THE LOVELY BONES directed by Peter Jackson (USA/UK/New Zealand, 2009)
“I was here for a moment, then I was gone. I wish you all a long and happy life”. This is how Susie Salmon, 14-year-old murder victim signs off.
She’s speaking from the ‘in-between’ world that is neither heaven or hell but is inhabited by her killer’s other victims. They drift serenely through cornfields under a vivid blue sky – an idealized world that you might find on a tacky greetings card. Peter Jackson pulls out all the stops to recreate this fantasy world, all it lacks are few Hobbits scampering around.
Meanwhile back on earth, Susie’s family are torn apart by her demise. It’s a story that would make more sense if Susie’s ghostly self could intervene directly and point them towards the serial killer. Instead, she merely hovers around while her father develops some kind of sixth sense and realizes who has done the dastardly deed.

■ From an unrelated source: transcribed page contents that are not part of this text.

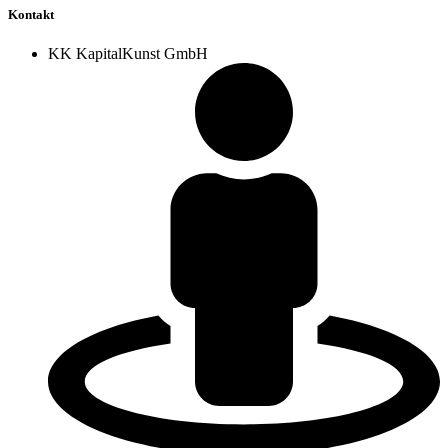
Kontakt
KK KapitalKunst GmbH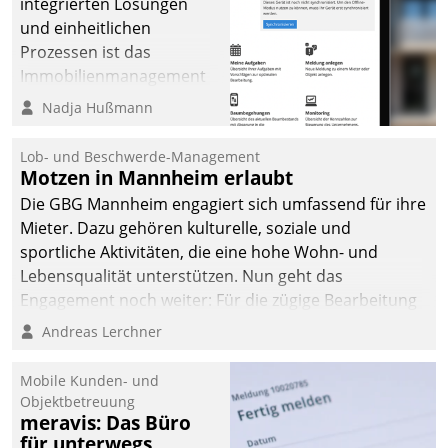
integrierten Lösungen
und einheitlichen
Prozessen ist das
Immobilienmanagement
der Bayerischen
Nadja Hußmann
Versorgungskammer im
Ressort Kapitalanlage für
Lob- und Beschwerde-Management
künftige Aufgaben und
Motzen in Mannheim erlaubt
Herausforderungen
Die GBG Mannheim engagiert sich umfassend für ihre
gerüstet.
Mieter. Dazu gehören kulturelle, soziale und
sportliche Aktivitäten, die eine hohe Wohn- und
Lebensqualität unterstützen. Nun geht das
Engagement noch weiter: Für die zügige Bearbeitung
von Beschwerden – oder Lob – richtet das
Andreas Lerchner
Unternehmen mit Datatrains Applikation fürs Lob-
und Beschwerde-Management einen eigenen Kanal
Mobile Kunden- und
ein.
Objektbetreuung
meravis: Das Büro
für unterwegs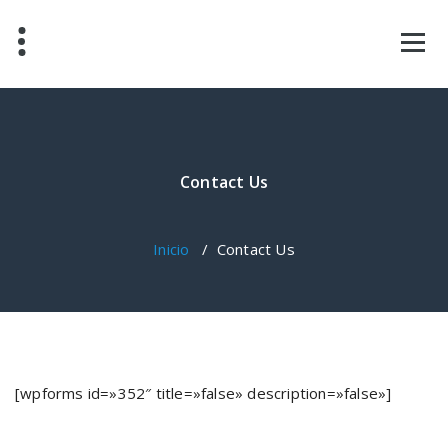
Saltar
al
contenido
Contact Us
Inicio
/
Contact Us
[wpforms id=»352″ title=»false» description=»false»]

You are left to assume that the murderer is sexually motivated but in Jackson’s sugar and spice take on Alice Sebold’s novel all such nastiness is implied and none is shown. Lynne Ramsey was slated to direct this until Film 4 went belly up and she would surely have given the story the harder edge it desperately needs. She spoke of disliking what she called the “my little pony, she’s in heaven’ story”. Jackson just wants to make a fantasy movie about a dark subject and it’s mix that never works.